Earthquake activity in north-central Oklahoma overlaps with saltwater injection sites produced by oil and gas extraction. | Langenbruch and Zoback (2016), Science Advances
Earthquake activity in Oklahoma has increased significantly in the past few years, following the injection of increasing amounts of wastewater from oil and gas extraction back into the ground. Between 1979 and 2009, the natural seismic activity in Oklahoma was relatively constant, producing about one magnitude 3 or greater earthquake each year. In 2015, however, following several years of increased saltwater injection, which is known to trigger the release of accumulated rock pore stress underground, approximately 900 magnitude 3 or greater earthquakes occurred in the north-central region of the state.
In response, in February and March 2016, regulators called for a 40% reduction compared to 2014 levels in the volume of saltwater being injected into seismically active areas of Oklahoma. Oil and gas extraction operators were requested to meet the reduced injection rate by the end of May 2016.
Cornelius Langenbruch and his colleague Mark Zoback at Stanford's School of Earth, Energy & Environmental Sciences, co-authors of the Science Advances paper, sought to understand how the mandated reduction in injection rates would affect quake rates in the state.
"We are in contact with the regulators in Oklahoma," Langenbruch said, "and we know they are interested in science-based decision making tools."
Langenbruch and Zoback built a statistical model linking changes in saltwater injection rates to seismicity rates, calibrating its predictions against data from large-volume injection wells in Oklahoma and thousands of injection-related earthquakes in the state.
Ultimately, the researchers' model showed that the mandated reduction would be an effective step toward mitigating the seismic hazard of induced earthquakes — significantly reducing quake rates by the end of 2016 and returning them to historic levels within just a few years. For 2017, for example, Langenbruch said their model predicts about 250 magnitude 3 and larger earthquakes compared to approximately 900 in 2015.

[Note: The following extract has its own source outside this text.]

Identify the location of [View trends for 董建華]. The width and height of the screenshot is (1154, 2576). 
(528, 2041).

The study introduces a model for assessing how a combination of past seismicity and future wastewater injection volumes impact future earthquake probabilities — a critical resource as increases in injection-related seismic events are difficult to forecast.

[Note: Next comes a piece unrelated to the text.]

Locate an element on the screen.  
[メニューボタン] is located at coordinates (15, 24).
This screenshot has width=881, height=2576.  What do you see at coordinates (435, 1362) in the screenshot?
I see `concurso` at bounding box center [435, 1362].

"There are no past approaches for assessing how wastewater injection volumes in Oklahoma impact future earthquake probabilities," said Langenbruch. "Our model is the first seismic hazard model [to be able to do this]."
"It has been denied for many years that the earthquakes in Oklahoma are caused by injection of wastewater. Finally, the industry, regulators and researchers are working together to mitigate the seismic hazard."
Cornelius Langenbruch
Regulators will be happy to hear that the mandated volume reduction is resulting in a declining number of induced earthquakes, according to Langenbruch. "We already can observe a significant decrease of the number of widely felt earthquakes," he said. "That's the good news."
The bad news, he explained, is that the earthquake rates in seismically active areas are still comparatively high and will take several years to get back to the natural background rates.
One reason for this staggered effect is the delay between injection of wastewater into the ground, where it causes increases in rock pore pressure that spread over time, and occurrence of an earthquake, which may not be triggered until the creeping pressure meets a vulnerable fault. When large volumes of saltwater are injected into a highly permeable rock formation in Oklahoma called the Arbuckle group, for example, pressure builds slowly over time.
"The pressure increase caused by injection needs several months to travel the distance from the injection wells to the critically stressed preexisting faults in the crystalline basement," Langenbruch said. "It is a very slow process and the pressure increase caused by the massive injection during the past years will keep on propagating through the underground for years. Where it finds critically stressed faults, earthquakes will be triggered. This is why the risk of potentially-damaging earthquakes will remain high for some more years."
The model developed here can also be adjusted for additional regions of interest, where wastewater disposal is happening at high levels.
"It has been denied for many years that the earthquakes in Oklahoma are caused by injection of wastewater," Langenbruch said. "Finally, the industry, regulators and researchers are working together to mitigate the seismic hazard."